Сегодня же таких моментов в жизни Василисы почти не было. То ли она стала взрослой, то ли мама от нее отдалилась, но они больше почти не общались как друзья, и от этого было очень грустно.
В смотровом кабинете возле окна стояло какое-то странное сооружение. Кресло, высоко поднятое над полом, на сиденье вели три ступеньки, в сидушке было сделано полукруглое отверстие, под которым стоял металлический лоток. Широкие подлокотники кресла тоже были странно вынесены вперед на металлических рогатинах, спинка же опущена под углом, словно в автомобиле решившего вздремнуть водителя.
– Залезай на кресло, не задерживай; видела, сколько вас там «живущих»? – прикрикнула врач на замешкавшуюся возле кресла девушку.
Катя в нерешительности стояла босиком и без нижнего белья на ледяном желто-коричневом кафеле перед странным креслом, явно пытаясь сообразить, как на него сподручнее залезть.

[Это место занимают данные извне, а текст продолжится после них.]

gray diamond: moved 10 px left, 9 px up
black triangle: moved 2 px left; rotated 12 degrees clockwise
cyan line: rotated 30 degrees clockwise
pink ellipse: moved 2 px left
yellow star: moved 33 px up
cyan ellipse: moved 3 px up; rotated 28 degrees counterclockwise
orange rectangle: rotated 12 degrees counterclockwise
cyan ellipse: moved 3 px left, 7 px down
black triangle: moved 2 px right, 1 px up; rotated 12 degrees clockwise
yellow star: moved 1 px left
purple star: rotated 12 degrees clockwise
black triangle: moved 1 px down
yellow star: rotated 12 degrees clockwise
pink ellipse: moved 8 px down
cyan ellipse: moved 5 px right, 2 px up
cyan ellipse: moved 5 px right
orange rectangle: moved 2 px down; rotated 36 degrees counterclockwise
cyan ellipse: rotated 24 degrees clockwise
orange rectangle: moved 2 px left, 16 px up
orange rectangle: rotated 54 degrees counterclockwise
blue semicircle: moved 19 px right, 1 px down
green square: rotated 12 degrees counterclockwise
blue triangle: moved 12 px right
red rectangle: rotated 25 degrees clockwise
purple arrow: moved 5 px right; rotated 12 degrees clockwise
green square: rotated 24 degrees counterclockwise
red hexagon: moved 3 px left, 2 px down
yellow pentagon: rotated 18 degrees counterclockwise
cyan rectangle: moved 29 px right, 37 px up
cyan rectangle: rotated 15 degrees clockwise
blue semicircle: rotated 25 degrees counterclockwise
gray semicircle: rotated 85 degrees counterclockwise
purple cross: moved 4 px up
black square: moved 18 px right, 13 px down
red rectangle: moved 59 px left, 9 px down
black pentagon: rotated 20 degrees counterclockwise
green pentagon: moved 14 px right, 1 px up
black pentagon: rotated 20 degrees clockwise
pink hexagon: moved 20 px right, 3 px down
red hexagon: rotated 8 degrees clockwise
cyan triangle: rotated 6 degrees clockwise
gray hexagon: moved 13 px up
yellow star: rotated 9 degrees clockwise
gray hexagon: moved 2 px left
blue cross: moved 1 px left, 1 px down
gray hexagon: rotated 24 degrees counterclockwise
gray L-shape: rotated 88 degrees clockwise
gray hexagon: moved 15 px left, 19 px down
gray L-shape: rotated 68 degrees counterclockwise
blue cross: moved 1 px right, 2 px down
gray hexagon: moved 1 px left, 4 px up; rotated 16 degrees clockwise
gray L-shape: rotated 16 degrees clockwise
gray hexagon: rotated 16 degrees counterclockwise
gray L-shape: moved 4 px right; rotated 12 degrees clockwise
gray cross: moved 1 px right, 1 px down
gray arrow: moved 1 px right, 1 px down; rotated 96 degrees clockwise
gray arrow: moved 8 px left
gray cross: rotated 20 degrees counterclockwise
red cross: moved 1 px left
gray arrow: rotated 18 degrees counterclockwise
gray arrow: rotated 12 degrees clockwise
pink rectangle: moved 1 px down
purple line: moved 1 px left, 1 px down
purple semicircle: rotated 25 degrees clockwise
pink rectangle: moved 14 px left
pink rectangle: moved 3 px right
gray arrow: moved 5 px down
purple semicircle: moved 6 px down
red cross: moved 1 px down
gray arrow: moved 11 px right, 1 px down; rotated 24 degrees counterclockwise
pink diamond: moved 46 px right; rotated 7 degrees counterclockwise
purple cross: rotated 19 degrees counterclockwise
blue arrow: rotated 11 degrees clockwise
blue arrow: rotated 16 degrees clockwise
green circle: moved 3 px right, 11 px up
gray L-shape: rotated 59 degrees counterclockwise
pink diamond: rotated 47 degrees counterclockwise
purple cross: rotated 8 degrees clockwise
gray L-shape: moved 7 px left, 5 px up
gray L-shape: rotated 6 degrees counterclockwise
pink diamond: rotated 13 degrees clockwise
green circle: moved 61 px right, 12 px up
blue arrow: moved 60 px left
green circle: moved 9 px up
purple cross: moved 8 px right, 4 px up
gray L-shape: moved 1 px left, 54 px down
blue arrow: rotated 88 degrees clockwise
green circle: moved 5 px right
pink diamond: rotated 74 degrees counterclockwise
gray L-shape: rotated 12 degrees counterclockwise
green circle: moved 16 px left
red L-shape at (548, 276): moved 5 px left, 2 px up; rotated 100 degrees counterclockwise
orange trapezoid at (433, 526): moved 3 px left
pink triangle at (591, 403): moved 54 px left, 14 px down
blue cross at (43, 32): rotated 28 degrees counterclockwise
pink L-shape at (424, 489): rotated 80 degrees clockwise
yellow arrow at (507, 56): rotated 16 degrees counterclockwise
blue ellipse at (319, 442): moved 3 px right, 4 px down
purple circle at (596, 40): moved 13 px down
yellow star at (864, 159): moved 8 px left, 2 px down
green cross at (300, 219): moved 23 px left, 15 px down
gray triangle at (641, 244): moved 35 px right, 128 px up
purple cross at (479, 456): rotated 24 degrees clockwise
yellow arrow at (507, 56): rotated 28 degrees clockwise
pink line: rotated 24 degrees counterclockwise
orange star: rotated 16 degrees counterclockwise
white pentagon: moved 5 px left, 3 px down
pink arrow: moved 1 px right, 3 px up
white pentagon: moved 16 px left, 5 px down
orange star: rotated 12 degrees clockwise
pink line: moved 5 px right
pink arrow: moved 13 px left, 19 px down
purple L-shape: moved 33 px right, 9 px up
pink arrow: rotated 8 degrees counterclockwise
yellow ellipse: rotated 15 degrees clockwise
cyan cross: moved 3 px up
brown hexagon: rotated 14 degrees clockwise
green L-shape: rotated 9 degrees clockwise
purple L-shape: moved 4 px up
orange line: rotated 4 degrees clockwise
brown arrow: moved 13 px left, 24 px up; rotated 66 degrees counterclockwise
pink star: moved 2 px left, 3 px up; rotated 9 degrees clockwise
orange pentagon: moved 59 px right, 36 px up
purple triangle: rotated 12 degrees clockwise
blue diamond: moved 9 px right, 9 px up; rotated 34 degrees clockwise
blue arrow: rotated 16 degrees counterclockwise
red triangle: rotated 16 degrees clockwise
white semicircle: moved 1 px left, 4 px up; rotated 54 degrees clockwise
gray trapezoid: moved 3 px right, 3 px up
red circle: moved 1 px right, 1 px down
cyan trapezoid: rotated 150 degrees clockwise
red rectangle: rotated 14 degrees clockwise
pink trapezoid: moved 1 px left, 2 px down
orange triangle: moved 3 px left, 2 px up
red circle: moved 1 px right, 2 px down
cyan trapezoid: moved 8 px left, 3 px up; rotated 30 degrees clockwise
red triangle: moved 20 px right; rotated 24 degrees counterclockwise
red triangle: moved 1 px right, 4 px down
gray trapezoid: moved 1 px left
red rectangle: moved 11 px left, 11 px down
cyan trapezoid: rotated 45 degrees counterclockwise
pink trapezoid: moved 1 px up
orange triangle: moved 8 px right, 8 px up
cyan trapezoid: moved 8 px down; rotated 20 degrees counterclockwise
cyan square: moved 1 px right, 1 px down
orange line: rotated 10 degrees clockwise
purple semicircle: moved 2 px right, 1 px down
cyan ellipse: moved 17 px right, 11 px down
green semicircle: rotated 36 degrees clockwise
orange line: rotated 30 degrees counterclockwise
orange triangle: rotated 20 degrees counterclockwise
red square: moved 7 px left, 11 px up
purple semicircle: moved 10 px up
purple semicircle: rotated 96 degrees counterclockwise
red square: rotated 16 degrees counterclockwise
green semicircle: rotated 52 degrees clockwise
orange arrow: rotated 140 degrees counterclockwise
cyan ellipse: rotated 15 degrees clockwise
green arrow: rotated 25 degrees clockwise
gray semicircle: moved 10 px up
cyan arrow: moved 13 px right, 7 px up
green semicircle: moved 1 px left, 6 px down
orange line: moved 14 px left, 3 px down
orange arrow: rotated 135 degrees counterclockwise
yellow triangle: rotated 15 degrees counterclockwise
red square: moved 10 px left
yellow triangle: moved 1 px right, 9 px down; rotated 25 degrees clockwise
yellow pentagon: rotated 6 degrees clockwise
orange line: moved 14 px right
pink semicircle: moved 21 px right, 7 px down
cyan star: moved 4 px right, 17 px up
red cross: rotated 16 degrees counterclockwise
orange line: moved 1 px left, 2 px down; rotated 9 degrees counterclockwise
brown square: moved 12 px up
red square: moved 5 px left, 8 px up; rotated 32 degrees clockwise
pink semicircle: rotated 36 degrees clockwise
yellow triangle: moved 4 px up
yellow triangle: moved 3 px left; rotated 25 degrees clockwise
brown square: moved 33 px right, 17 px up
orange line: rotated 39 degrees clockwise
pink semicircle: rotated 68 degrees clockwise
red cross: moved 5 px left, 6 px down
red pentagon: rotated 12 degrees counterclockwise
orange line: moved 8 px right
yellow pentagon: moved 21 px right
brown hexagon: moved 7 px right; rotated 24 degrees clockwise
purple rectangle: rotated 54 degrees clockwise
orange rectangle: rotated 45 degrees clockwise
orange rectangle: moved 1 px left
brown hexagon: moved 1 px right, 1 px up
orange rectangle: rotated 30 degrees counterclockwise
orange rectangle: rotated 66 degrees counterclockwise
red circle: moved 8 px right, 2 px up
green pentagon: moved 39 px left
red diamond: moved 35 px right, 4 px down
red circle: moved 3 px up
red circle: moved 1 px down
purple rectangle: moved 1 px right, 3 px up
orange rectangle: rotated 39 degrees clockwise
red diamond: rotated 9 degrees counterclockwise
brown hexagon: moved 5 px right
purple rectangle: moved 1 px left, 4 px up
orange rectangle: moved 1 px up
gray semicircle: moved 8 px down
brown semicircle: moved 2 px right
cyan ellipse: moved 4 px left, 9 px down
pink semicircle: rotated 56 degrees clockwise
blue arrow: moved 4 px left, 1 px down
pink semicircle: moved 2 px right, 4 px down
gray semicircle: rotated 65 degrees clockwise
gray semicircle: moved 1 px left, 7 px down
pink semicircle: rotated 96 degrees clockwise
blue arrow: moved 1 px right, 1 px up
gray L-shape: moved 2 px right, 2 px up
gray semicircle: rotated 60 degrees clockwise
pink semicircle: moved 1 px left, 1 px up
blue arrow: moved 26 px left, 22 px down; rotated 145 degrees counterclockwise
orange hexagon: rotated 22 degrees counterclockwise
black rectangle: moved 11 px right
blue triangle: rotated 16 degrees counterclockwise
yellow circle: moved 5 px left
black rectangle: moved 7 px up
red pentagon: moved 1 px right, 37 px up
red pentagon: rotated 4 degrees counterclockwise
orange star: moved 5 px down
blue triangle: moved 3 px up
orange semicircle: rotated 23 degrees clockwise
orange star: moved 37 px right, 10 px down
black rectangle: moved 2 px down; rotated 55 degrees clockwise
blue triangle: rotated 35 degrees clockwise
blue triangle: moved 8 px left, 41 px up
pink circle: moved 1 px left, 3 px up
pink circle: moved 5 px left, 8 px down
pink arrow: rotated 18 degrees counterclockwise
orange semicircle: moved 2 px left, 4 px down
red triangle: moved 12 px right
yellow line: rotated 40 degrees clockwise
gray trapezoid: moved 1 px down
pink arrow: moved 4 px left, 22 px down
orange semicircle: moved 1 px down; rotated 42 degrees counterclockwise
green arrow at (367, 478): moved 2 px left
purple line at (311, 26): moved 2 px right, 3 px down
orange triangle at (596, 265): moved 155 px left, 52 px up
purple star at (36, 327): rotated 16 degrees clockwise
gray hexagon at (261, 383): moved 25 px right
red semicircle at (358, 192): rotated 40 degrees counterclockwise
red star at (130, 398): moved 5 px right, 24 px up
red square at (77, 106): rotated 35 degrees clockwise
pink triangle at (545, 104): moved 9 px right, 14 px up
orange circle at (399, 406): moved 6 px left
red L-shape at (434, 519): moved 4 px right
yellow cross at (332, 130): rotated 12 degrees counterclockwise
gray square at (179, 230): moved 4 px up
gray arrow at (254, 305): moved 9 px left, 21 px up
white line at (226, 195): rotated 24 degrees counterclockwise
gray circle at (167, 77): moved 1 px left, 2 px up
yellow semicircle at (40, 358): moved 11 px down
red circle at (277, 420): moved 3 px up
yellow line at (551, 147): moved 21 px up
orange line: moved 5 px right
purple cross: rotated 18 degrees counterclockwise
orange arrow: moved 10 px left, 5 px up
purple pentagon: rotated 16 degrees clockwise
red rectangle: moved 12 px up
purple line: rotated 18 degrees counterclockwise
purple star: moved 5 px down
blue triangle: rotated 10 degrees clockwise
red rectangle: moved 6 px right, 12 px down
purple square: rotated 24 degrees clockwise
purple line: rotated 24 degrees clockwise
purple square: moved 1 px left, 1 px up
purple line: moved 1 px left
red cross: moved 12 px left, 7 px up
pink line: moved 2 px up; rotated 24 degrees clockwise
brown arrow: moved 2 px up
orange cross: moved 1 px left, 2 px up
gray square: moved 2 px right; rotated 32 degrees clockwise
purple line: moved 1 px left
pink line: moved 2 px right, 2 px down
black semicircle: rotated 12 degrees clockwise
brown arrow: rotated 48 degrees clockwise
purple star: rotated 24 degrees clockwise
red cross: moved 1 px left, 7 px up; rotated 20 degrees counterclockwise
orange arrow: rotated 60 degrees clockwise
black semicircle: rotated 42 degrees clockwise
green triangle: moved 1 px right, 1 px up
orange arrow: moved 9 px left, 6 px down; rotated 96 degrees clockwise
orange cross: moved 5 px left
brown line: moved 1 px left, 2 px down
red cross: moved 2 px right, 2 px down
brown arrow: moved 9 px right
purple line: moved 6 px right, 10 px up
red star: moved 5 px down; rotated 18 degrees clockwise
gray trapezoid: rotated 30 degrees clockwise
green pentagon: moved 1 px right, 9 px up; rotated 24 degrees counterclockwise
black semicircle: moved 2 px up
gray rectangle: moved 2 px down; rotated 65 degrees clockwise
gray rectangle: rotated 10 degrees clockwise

Подумав, она развернулась к креслу спиной и присела голой попой на нижнюю ступеньку, голову закинула в полукруглый вырез сиденья, а руки разложила на подлокотники, куда они не хотели помещаться, из-за чего их пришлось неловко вывернуть.
– Это что за птица лебедь у нас тут разместилась? – засмеялась врач. – Ну ты даешь! Надо же было додуматься! Люба, ты только погляди! С мужиком, поди, ты ловчее была, чем с креслом? Вставай давай! – Она потянула Катю за руку.
– Каким мужиком, вы что? – Девушка от страха и холода обхватила себя двумя руками, закрывая обнаженную грудь. – Я не была ни с каким мужиком!.. – всхлипывая, бормотала Катя.
– Сама же говоришь, что живешь!
– Ну да, я же живая, значит, живу… – сквозь слезы выдала Катя.
– А что вы над ней смеетесь? Вы сами с рождения знали, как на такое кресло забираться? – Василиса рывком встала со стула, подошла к кушетке, подхватила Катино школьное платье и протянула ей. – На, Катюш, надевай и пойдем отсюда.
– Ой, господи, откуда вы такие на нашу голову? – сквозь смех, снимая перчатки и убирая на место неиспользованное смотровое зеркало, сказала врач. – Все ясно с вами. Идите. Люб, запиши их данные. Живые они, ну надо же было так сказать! И вторая туда же, ишь, заступница нашлась! Вам зла никто не желает!
– А вот если не желаете, то и не нужно с нами так разговаривать, будто мы ненормальные какие-то. Вы врач? Вот и лечите нас! – Василиса подошла к столу медсестры, тучной женщины в очках с толстыми линзами, которые делали ее похожей на удивленную рыбу. – Опрашивайте меня первой, что нужно продиктовать?